Atravesó la puerta y volvió a Londres, al frío, gris, húmedo Londres, y sintió que una parte de él ya echaba de menos el calor acogedor de la floristería repleta de vegetación. Una alarma resonó en su cabeza, recordándole por qué había entrado ahí en un primer lugar: Mary. Miró su reloj y se percató de que ya llegaba cinco minutos tarde. Mierda. Maldijo entre dientes, cruzando la carretera sin prestarle atención al semáforo en rojo, pasándose una mano por el pelo despeinado. Mary ya estaba ahí, esperándole, tan bonita como siempre.

-Perdón por la tardanza.

-No te preocupes, solo han sido cinco minutos –replicó, con una sonrisa. Aun así por detrás podía apreciarse un sutil "llegan a ser más de cinco y sí tendrías que preocuparte". John le tendió el gladiolo a modo de disculpa, con una sonrisa de circunstancias, y los ojos de su cita se iluminaron un poquito.

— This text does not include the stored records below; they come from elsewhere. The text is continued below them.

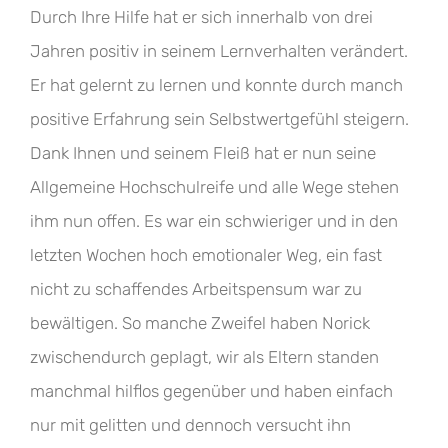
Durch Ihre Hilfe hat er sich innerhalb von drei
Jahren positiv in seinem Lernverhalten verändert.
Er hat gelernt zu lernen und konnte durch manch
positive Erfahrung sein Selbstwertgefühl steigern.
Dank Ihnen und seinem Fleiß hat er nun seine
Allgemeine Hochschulreife und alle Wege stehen
ihm nun offen. Es war ein schwieriger und in den
letzten Wochen hoch emotionaler Weg, ein fast
nicht zu schaffendes Arbeitspensum war zu
bewältigen. So manche Zweifel haben Norick
zwischendurch geplagt, wir als Eltern standen
manchmal hilflos gegenüber und haben einfach
nur mit gelitten und dennoch versucht ihn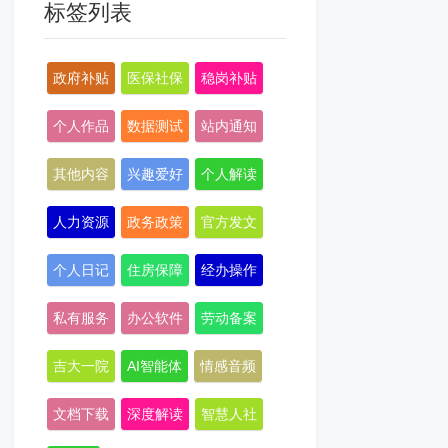
标签列表
政府补贴
医保社保
稳岗补贴
个人作品
数据测试
站内通知
其他内容
兴趣爱好
个人解读
人力资源
政务政策
官方发文
个人日记
住房保障
经办操作
私有服务
办公软件
劳动备案
吉大一院
AI智能体
情感音频
文档下载
深度解读
智慧人社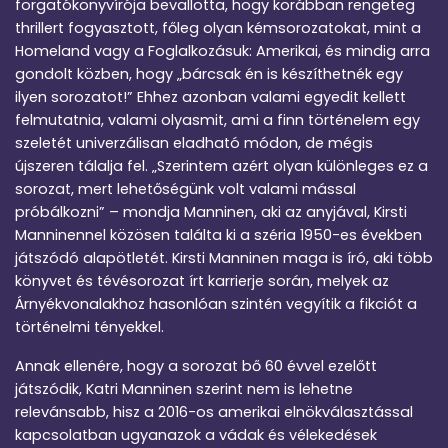
forgatókönyvírója bevallotta, hogy korábban rengeteg
thrillert fogyasztott, főleg olyan kémsorozatokat, mint a
Homeland vagy a Foglalkozásuk: Amerikai, és mindig arra
gondolt közben, hogy „bárcsak én is készíthetnék egy
ilyen sorozatot!” Ehhez azonban valami egyedit kellett
felmutatnia, valami olyasmit, ami a finn történelem egy
szeletét univerzálisan eladható módon, de mégis
újszeren tálalja fel. „Szerintem azért olyan különleges ez a
sorozat, mert lehetőségünk volt valami mással
próbálkozni” – mondja Manninen, aki az anyjával, Kirsti
Manninennel közösen találta ki a széria 1950-es években
játszódó alapötletét. Kirsti Manninen maga is író, aki több
könyvet és tévésorozat írt karrierje során, melyek az
Árnyékvonalakhoz hasonlóan szintén vegyítik a fikciót a
történelmi tényekkel.
Annak ellenére, hogy a sorozat bő 60 évvel ezelőtt
játszódik, Katri Manninen szerint nem is lehetne
relevánsabb, hisz a 2016-os amerikai elnökválasztással
kapcsolatban ugyanazok a vádak és vélekedések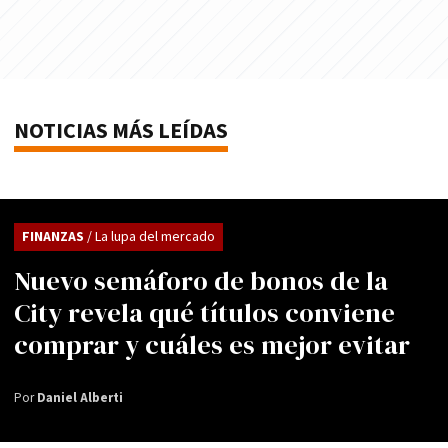
NOTICIAS MÁS LEÍDAS
FINANZAS
/ La lupa del mercado
Nuevo semáforo de bonos de la
City revela qué títulos conviene
comprar y cuáles es mejor evitar
Por
Daniel Alberti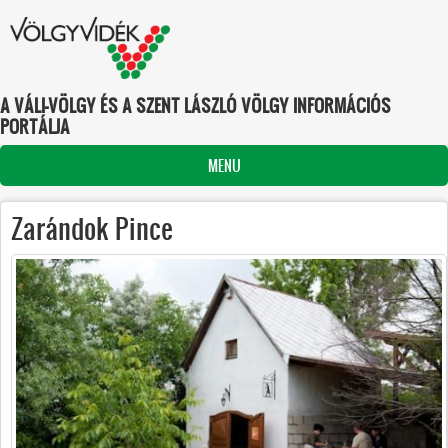
Ugrás a tartalomra
A VÁLI-VÖLGY ÉS A SZENT LÁSZLÓ VÖLGY INFORMÁCIÓS
PORTÁLJA
MENU
Zarándok Pince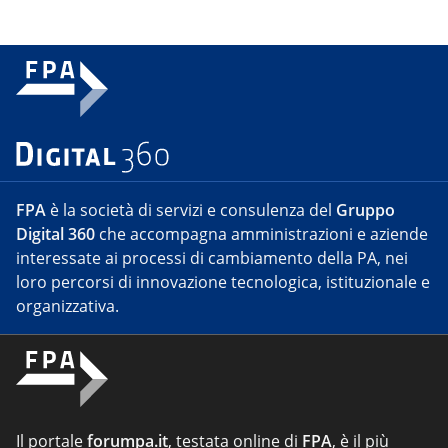
FPA
è la società di servizi e consulenza del
Gruppo
Digital 360
che accompagna amministrazioni e aziende
interessate ai processi di cambiamento della PA, nei
loro percorsi di innovazione tecnologica, istituzionale e
organizzativa.
Il portale
forumpa.it
, testata online di
FPA
, è il più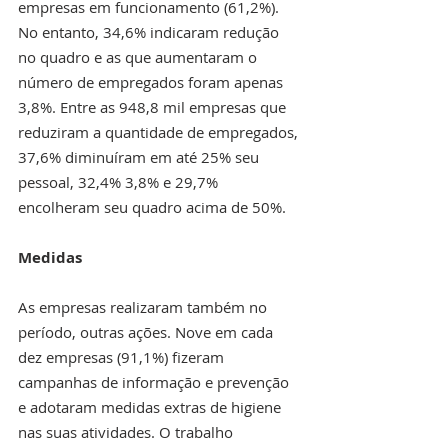
empresas em funcionamento (61,2%). 
No entanto, 34,6% indicaram redução 
no quadro e as que aumentaram o 
número de empregados foram apenas 
3,8%. Entre as 948,8 mil empresas que 
reduziram a quantidade de empregados, 
37,6% diminuíram em até 25% seu 
pessoal, 32,4% 3,8% e 29,7% 
encolheram seu quadro acima de 50%.
Medidas
As empresas realizaram também no 
período, outras ações. Nove em cada 
dez empresas (91,1%) fizeram 
campanhas de informação e prevenção 
e adotaram medidas extras de higiene 
nas suas atividades. O trabalho 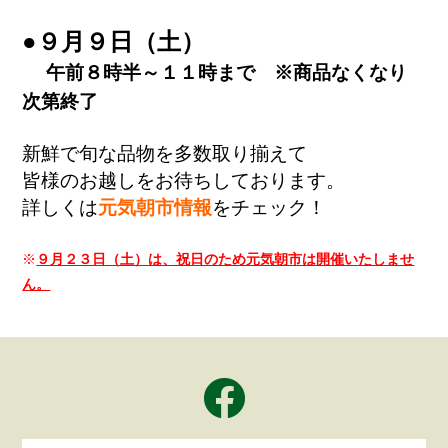
●９月９日（土）
午前８時半～１１時まで ※商品なくなり
次第終了
新鮮で旬な品物を多数取り揃えて
皆様のお越しをお待ちしております。
詳しくは
元気朝市情報
をチェック！
※
９月２３日（土）は、祝日のため元気朝市は開催いたしませ
ん。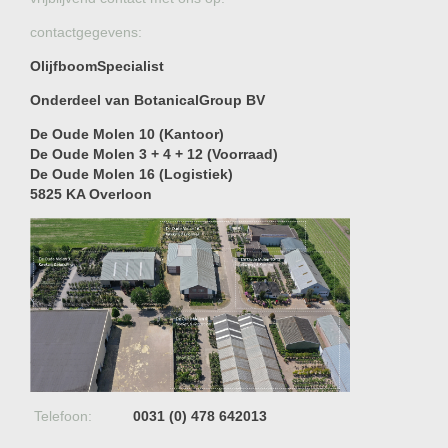
contactgegevens:
OlijfboomSpecialist
Onderdeel van BotanicalGroup BV
De Oude Molen 10 (Kantoor)
De Oude Molen 3 + 4 + 12 (Voorraad)
De Oude Molen 16 (Logistiek)
5825 KA Overloon
Telefoon:
0031 (0) 478 642013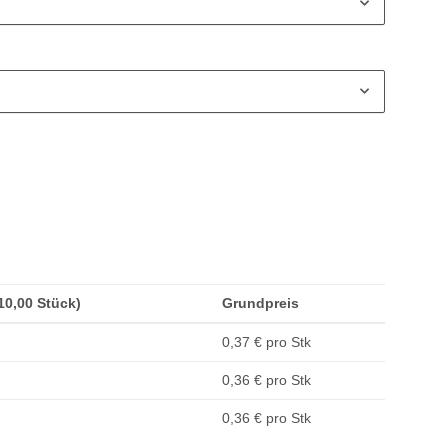
(10,00 Stück)
Grundpreis
0,37 € pro Stk
0,36 € pro Stk
0,36 € pro Stk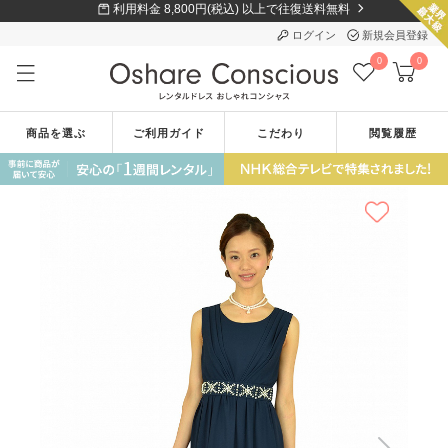
利用料金 8,800円(税込) 以上で往復送料無料
ログイン
新規会員登録
0
0
商品を選ぶ
ご利用ガイド
こだわり
閲覧履歴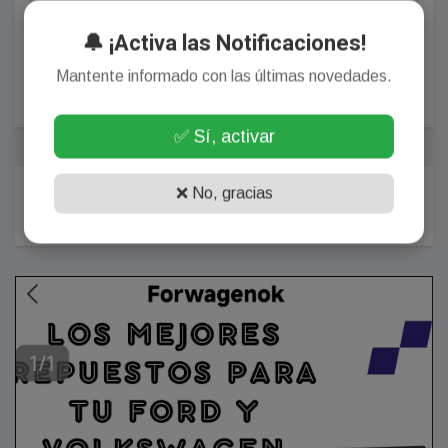
🔔 ¡Activa las Notificaciones!
POSTEAR COMENTARIO
Mantente informado con las últimas novedades.
✅ Sí, activar
Más Populares
❌ No, gracias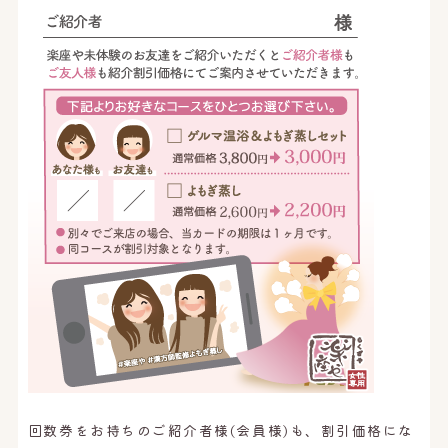
回数券をお持ちのご紹介者様(会員様)も、割引価格にな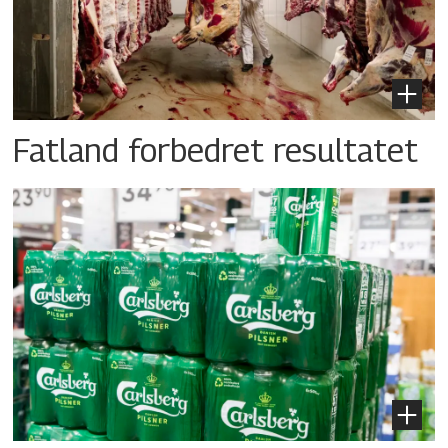
Fatland forbedret resultatet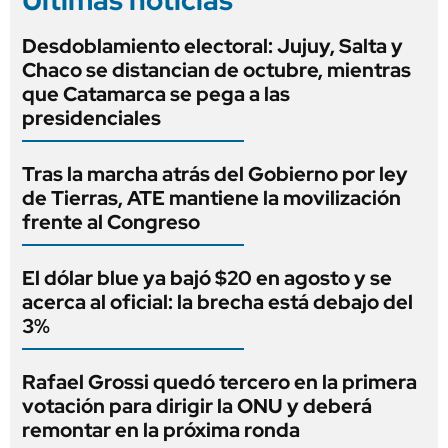
Últimas noticias
Desdoblamiento electoral: Jujuy, Salta y
Chaco se distancian de octubre, mientras
que Catamarca se pega a las
presidenciales
Tras la marcha atrás del Gobierno por ley
de Tierras, ATE mantiene la movilización
frente al Congreso
El dólar blue ya bajó $20 en agosto y se
acerca al oficial: la brecha está debajo del
3%
Rafael Grossi quedó tercero en la primera
votación para dirigir la ONU y deberá
remontar en la próxima ronda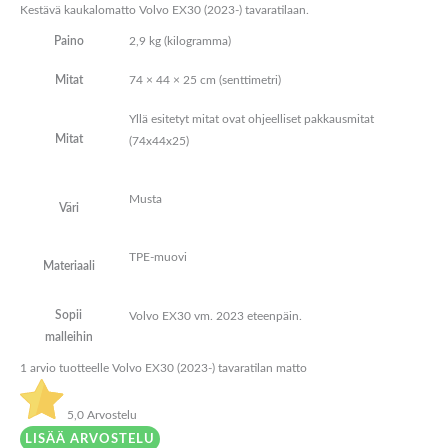
Kestävä kaukalomatto Volvo EX30 (2023-) tavaratilaan.
Paino
2,9 kg (kilogramma)
Mitat
74 × 44 × 25 cm (senttimetri)
Yllä esitetyt mitat ovat ohjeelliset pakkausmitat
Mitat
(74x44x25)
Musta
Väri
TPE-muovi
Materiaali
Sopii
Volvo EX30 vm. 2023 eteenpäin.
malleihin
1 arvio tuotteelle
Volvo EX30 (2023-) tavaratilan matto
5,0
Arvostelu
LISÄÄ ARVOSTELU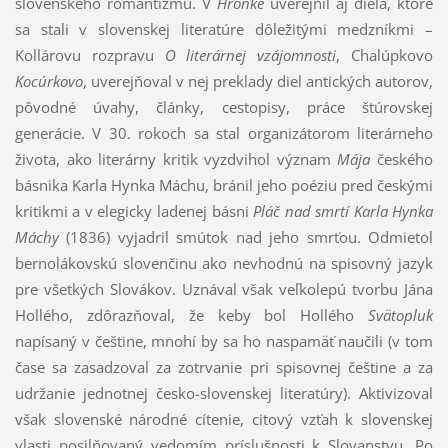
slovenského romantizmu. V
Hronke
uverejnil aj diela, ktoré
sa stali v slovenskej literatúre dôležitými medzníkmi –
Kollárovu rozpravu
O literárnej vzájomnosti
, Chalúpkovo
Kocúrkovo
, uverejňoval v nej preklady diel antických autorov,
pôvodné úvahy, články, cestopisy, práce štúrovskej
generácie. V 30. rokoch sa stal organizátorom literárneho
života, ako literárny kritik vyzdvihol význam
Mája
českého
básnika Karla Hynka Máchu, bránil jeho poéziu pred českými
kritikmi a v elegicky ladenej básni
Pláč nad smrtí Karla Hynka
Máchy
(1836) vyjadril smútok nad jeho smrťou. Odmietol
bernolákovskú slovenčinu ako nevhodnú na spisovný jazyk
pre všetkých Slovákov. Uznával však veľkolepú tvorbu Jána
Hollého, zdôrazňoval, že keby bol Hollého
Svätopluk
napísaný v češtine, mnohí by sa ho naspamäť naučili (v tom
čase sa zasadzoval za zotrvanie pri spisovnej češtine a za
udržanie jednotnej česko-slovenskej literatúry). Aktivizoval
však slovenské národné cítenie, citový vzťah k slovenskej
vlasti posilňovaný vedomím príslušnosti k Slovanstvu. Po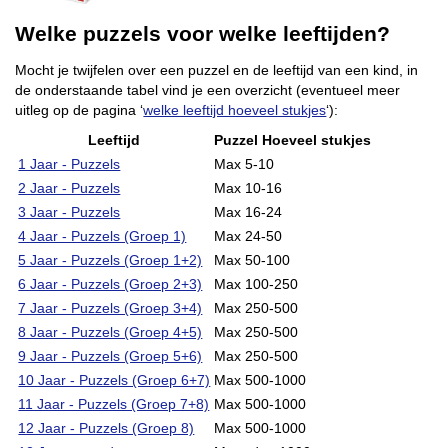
Welke puzzels voor welke leeftijden?
Mocht je twijfelen over een puzzel en de leeftijd van een kind, in
de onderstaande tabel vind je een overzicht (eventueel meer
uitleg op de pagina ‘
welke leeftijd hoeveel stukjes
‘):
Leeftijd
Puzzel Hoeveel stukjes
1 Jaar - Puzzels
Max 5-10
2 Jaar - Puzzels
Max 10-16
3 Jaar - Puzzels
Max 16-24
4 Jaar - Puzzels (Groep 1)
Max 24-50
5 Jaar - Puzzels (Groep 1+2)
Max 50-100
6 Jaar - Puzzels (Groep 2+3)
Max 100-250
7 Jaar - Puzzels (Groep 3+4)
Max 250-500
8 Jaar - Puzzels (Groep 4+5)
Max 250-500
9 Jaar - Puzzels (Groep 5+6)
Max 250-500
10 Jaar - Puzzels (Groep 6+7)
Max 500-1000
11 Jaar - Puzzels (Groep 7+8)
Max 500-1000
12 Jaar - Puzzels (Groep 8)
Max 500-1000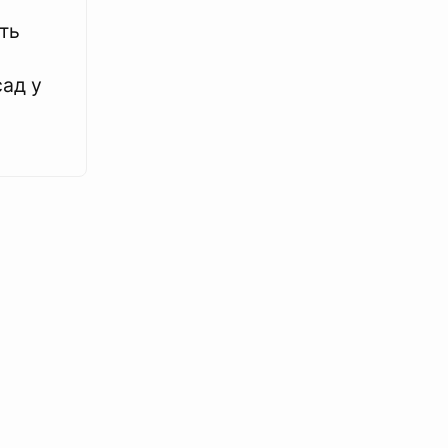
ть
сад у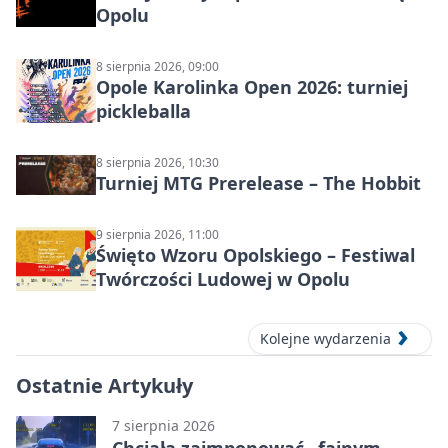
Opolu
8 sierpnia 2026, 09:00
Opole Karolinka Open 2026: turniej
pickleballa
8 sierpnia 2026, 10:30
Turniej MTG Prerelease – The Hobbit
9 sierpnia 2026, 11:00
Święto Wzoru Opolskiego – Festiwal
Twórczości Ludowej w Opolu
Kolejne wydarzenia
Ostatnie Artykuły
7 sierpnia 2026
Chciała zaimponować „fajnym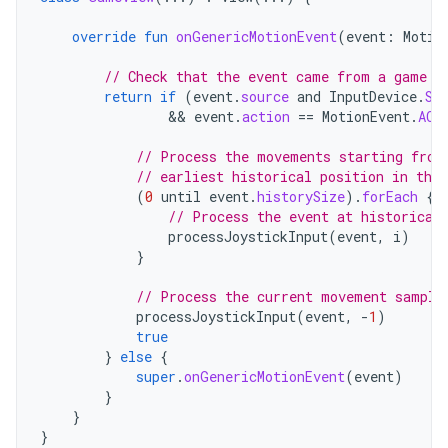
override
fun
onGenericMotionEvent
(
event
:
Motio
// Check that the event came from a game c
return
if
(
event
.
source
and
InputDevice
.
SO
                && 
event
.
action
==
MotionEvent
.
ACT
// Process the movements starting from
// earliest historical position in the 
(
0
until
event
.
historySize
).
forEach
{
// Process the event at historical
processJoystickInput
(
event
,
i
)
}
// Process the current movement sample
processJoystickInput
(
event
,
-
1
)
true
}
else
{
super
.
onGenericMotionEvent
(
event
)
}
}
}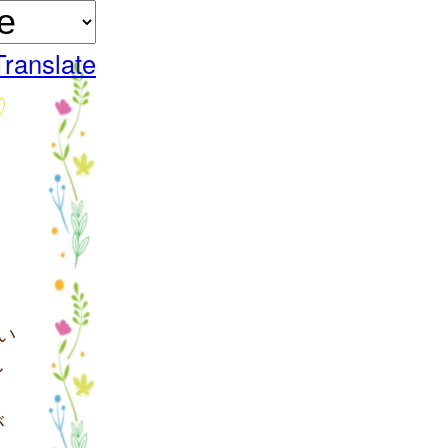
Translate
い
し
が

-¡Oh, una flor! Muchas gracias. Qué bonita –dijo, sin más, llevándosela a la nariz para olerla-. ¿Nos vamos?

John no lo pudo evitar. No pudo evitar pensar "no es una simple flor, es un gladiolo rosa. Fíjate en las hojas, son como espadas romanas. Fíjate en la suave curvatura de los pétalos. Fíjate en el pálido color rosa, moteado de blanco en el corazón".

Casi podía ver de nuevo las manos de Sherlock deslizándose por la flor, enseñándola como quien enseña lo más bonito del universo, con cuidado divino, con una dedicación absoluta, y un escalofrío le recorrió la espina dorsal.

Pero la rubia le cogió del brazo con una sonrisa de oreja a oreja, sacándole de sus pensamientos calle arriba, hablándole sobre su día, y poco a poco el incidente del gladiolo rosa se quedó relegado a un segundo plano, olvidado dentro del bolso de Mary Morstan.


ESTRENAMOS AU. La idea de Sherlock como florista me seduce muchísimo, no lo puedo evitar. A ver qué tal me va.

Qué duro es eso del amor a primera vista al creerte hetero, ¿eh?